Vaporization of Mixture at constant temperature

[johnny_b_good]

How is it possible to completely vaporize a mixture at constant temperature? I have seen listed values for ΔH(Vaporization); however, this doesn't quite make sense to me. If a mixture (with two largely diffent boiling points) is at its boiling point in the liquid state and I want to completely vaporize the mixture, won't the final vapor mixture be at a higher temperature than the mixture boiling point?

This is my rationale: boiling is obtained when the combined vapor pressures reach atmospheric pressure.
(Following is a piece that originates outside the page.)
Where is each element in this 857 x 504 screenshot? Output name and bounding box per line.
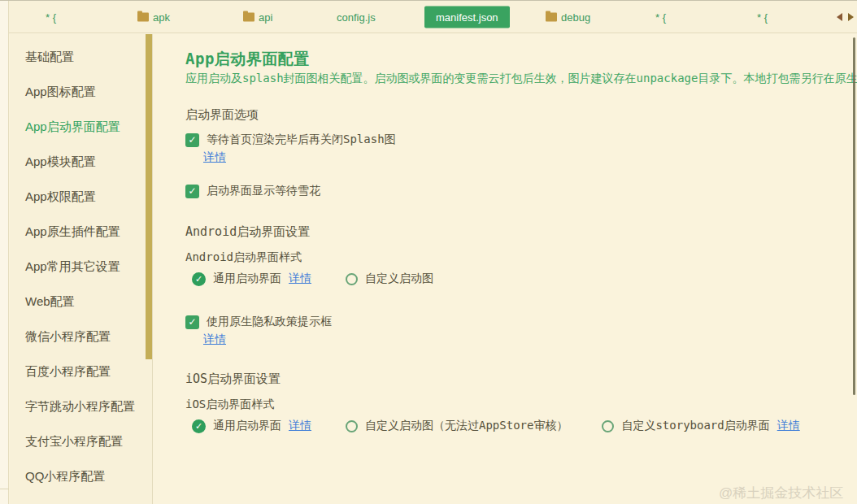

However, following a vapor-liquid equalibrium curve, it becomes apparent that the compenent with the higher boiling point will be left in the liquid state (regardless of how little is left). Therefore, to completely evaporate the mixture, doesn't the temperature need to be increased to evaporate the last bit of high boiling component??

Thanks for the help

 

[Borek]

You are right, boiling temperature is a function of composition. But I don't see how it is related to ΔH_Vaporization in the context of your question, please elaborate.

 

[johnny_b_good]

For a mixture to vaporize (say at atmospheric pressure) it must be at its boiling point. ΔH(vap) is specified for a specific temp and pressure of a mixture, typically at its boiling point. However, what I am wondering is how it is possible to completely vaporize a mixture at a constant temperature (as is implied by the ΔH(vap) values)? Or is there just an assumed small error in calculations involving ΔH(vap) values?

I'll give an example: I have a process that states that a mixture enters a heat exchanger at its boiling point, while in the liquid state. The liquid exchanges heat with steam and exits the heat exchanger at its boiling point, while in the gaseous state. How is it possible for this process to occur at one temperature??

 

[Borek]

I am not sure I understand what the problem is, but here is my take. As long as the composition is constant, boiling point is constant as well. Does all mixture vaporize, or is it just losing part of the most volatile components? If so, temperature difference can be relatively small, just several degrees C, and the "boiling point" can mean "something close enough to the boiling point".

 

[LudusRex]

I can provide some insight into the process of vaporization of a mixture at constant temperature. First, let's define vaporization as the process of converting a liquid into a gas or vapor. This process typically occurs when the temperature of a liquid reaches its boiling point, at which point the vapor pressure of the liquid is equal to the atmospheric pressure.

In the case of a mixture with two largely different boiling points, the process of vaporization can be a bit more complex. This is because the components of the mixture will have different vapor pressures at the same temperature. The component with the lower boiling point will have a higher vapor pressure and will therefore vaporize more readily, while the component with the higher boiling point will have a lower vapor pressure and may remain in the liquid state.

However, at constant temperature, the total vapor pressure of the mixture will still be equal to the atmospheric pressure. This means that even if one component is vaporizing more readily, the total amount of vapor produced will remain constant. As a result, the final vapor mixture will still be at the same temperature as the boiling point of the mixture, even if one component remains in the liquid state.

The value of ΔH(Vaporization) represents the energy required to completely vaporize a certain amount of a substance at its boiling point. This does not necessarily mean that all components of a mixture will vaporize at the same rate, but rather that the total amount of vapor produced will be equivalent to the energy required for complete vaporization.

In summary, it is possible to completely vaporize a mixture at constant temperature by maintaining a balance between the vapor pressures of the different components. The final vapor mixture will still be at the same temperature as the boiling point of the mixture, even if one component remains in the liquid state. I hope this helps clarify any confusion.